EXERCISE:
Without including any images, set down the records below exactly.

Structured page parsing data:
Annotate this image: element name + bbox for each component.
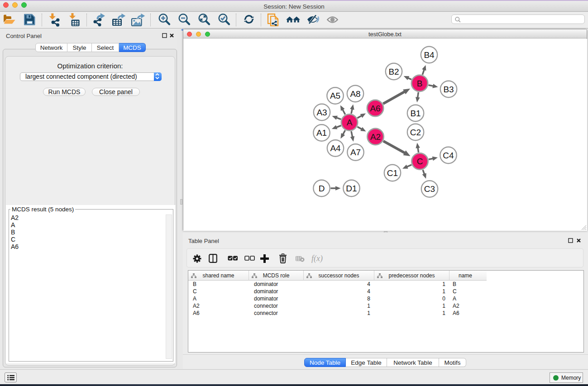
svg-text:A8: A8 — [350, 89, 360, 99]
svg-text:B2: B2 — [388, 67, 399, 76]
svg-text:A7: A7 — [350, 148, 361, 157]
svg-text:A: A — [347, 118, 353, 127]
svg-text:B1: B1 — [410, 109, 421, 118]
svg-text:C1: C1 — [387, 168, 398, 178]
svg-text:B4: B4 — [424, 50, 435, 60]
svg-text:B: B — [417, 79, 423, 88]
svg-text:A5: A5 — [330, 91, 340, 100]
svg-text:A2: A2 — [370, 132, 381, 142]
svg-text:C2: C2 — [410, 128, 421, 137]
svg-text:C4: C4 — [443, 151, 454, 160]
svg-text:D1: D1 — [346, 184, 357, 193]
svg-text:B3: B3 — [443, 85, 454, 94]
svg-text:D: D — [319, 184, 325, 193]
svg-text:C: C — [417, 157, 423, 166]
svg-text:A6: A6 — [370, 104, 380, 113]
svg-text:A3: A3 — [316, 108, 327, 117]
svg-text:C3: C3 — [424, 184, 435, 194]
svg-text:A4: A4 — [330, 143, 341, 153]
svg-text:A1: A1 — [316, 128, 327, 138]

SOLUTION BELOW:
Annotate this image: element name + bbox for each component.
svg-text:A8: A8 — [350, 89, 360, 99]
svg-text:B2: B2 — [388, 67, 399, 76]
svg-text:A7: A7 — [350, 148, 361, 157]
svg-text:A: A — [347, 118, 353, 127]
svg-text:B1: B1 — [410, 109, 421, 118]
svg-text:C1: C1 — [387, 168, 398, 178]
svg-text:B4: B4 — [424, 50, 435, 60]
svg-text:B: B — [417, 79, 423, 88]
svg-text:A5: A5 — [330, 91, 340, 100]
svg-text:A2: A2 — [370, 132, 381, 142]
svg-text:C2: C2 — [410, 128, 421, 137]
svg-text:C4: C4 — [443, 151, 454, 160]
svg-text:D1: D1 — [346, 184, 357, 193]
svg-text:B3: B3 — [443, 85, 454, 94]
svg-text:D: D — [319, 184, 325, 193]
svg-text:C: C — [417, 157, 423, 166]
svg-text:A6: A6 — [370, 104, 380, 113]
svg-text:A3: A3 — [316, 108, 327, 117]
svg-text:C3: C3 — [424, 184, 435, 194]
svg-text:A4: A4 — [330, 143, 341, 153]
svg-text:A1: A1 — [316, 128, 327, 138]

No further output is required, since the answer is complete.